We purchased the Hovabator deluxe set from Amazon and proceeded with our first attempt to hatch a batch of chicks. Unfortunately at least half the batch must have not been fertilized because they failed to develop even slightly. The rest of them, I am not exactly sure. Of the fertile eggs, 3/4 of them failed to develop past the first week. We had two solid eggs that appeared to be developing well and we even saw movement in them. However, only one of them peeped on day 19 or 20 and we only heard the strong peeps on that day then all was silent.

 

Facts about the hatch:

We purchased our incubator, turned it on and made sure the temp had stabilized

We ordered the eggs from an ebay seller

The eggs were shipped on a Thursday, 2 day prioritymail from AZ and supposedly were from the Wednesday batch of eggs.

We let the eggs rest until Tuesday when we put them in the incubator.

We kept our temperature hovering between 99.3-100.0 and humidity at right about 45% until day 16 when we did lock down and raised the humidity to 65%.

4 days into the incubation we realized that the automated egg turner wasn't working. At this point we took all eggs out and and started hand turning them at 3 times a day.

On day 16 we did an early lock down as recommended by several posters on here regarding shipped eggs.

Day 19 or 20 we heard one chick peeping strong.

Day 21, nothing.

Day 22, nothing.

Day 23, nothing.

Day 24, nothing.

Day 25, opened incubator.
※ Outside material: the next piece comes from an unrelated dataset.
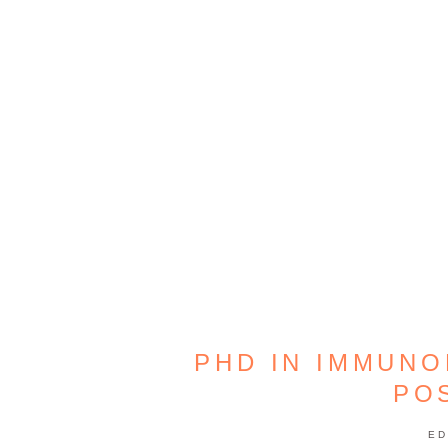
PHD IN IMMUNO
PO
ED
No chicks, no holes in any eggs, no further development. Heartbroken, we pulled the plug.

 

I would like to try this again, but I honestly couldn't bear to lose another full batch of chicks like this! Can you help?

 

Sincerely,

PeepsForUs

post #2 of 4
Hatching shipped eggs is always problematic. Shipping can be rough on the eggs, leading to poor hatchability.

I would suggest setting some local eggs first to try your incubator out.

Calibrate a thermometer to double-check your readings. I would strongly recommend a Brinsea Spot Check thermometer.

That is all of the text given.